## Instructions to follow
The records must be retyped exactly, with no pictures included.

## Data for the task
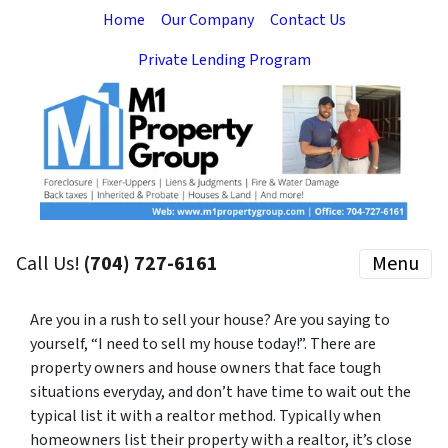
Home
Our Company
Contact Us
Private Lending Program
Call Us!
(704) 727-6161
Menu
Are you in a rush to sell your house? Are you saying to
yourself, “I need to sell my house today!”. There are
property owners and house owners that face tough
situations everyday, and don’t have time to wait out the
typical list it with a realtor method. Typically when
homeowners list their property with a realtor, it’s close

## Problem solution
Home
Our Company
Contact Us
Private Lending Program
Call Us!
(704) 727-6161
Menu
Are you in a rush to sell your house? Are you saying to
yourself, “I need to sell my house today!”. There are
property owners and house owners that face tough
situations everyday, and don’t have time to wait out the
typical list it with a realtor method. Typically when
homeowners list their property with a realtor, it’s close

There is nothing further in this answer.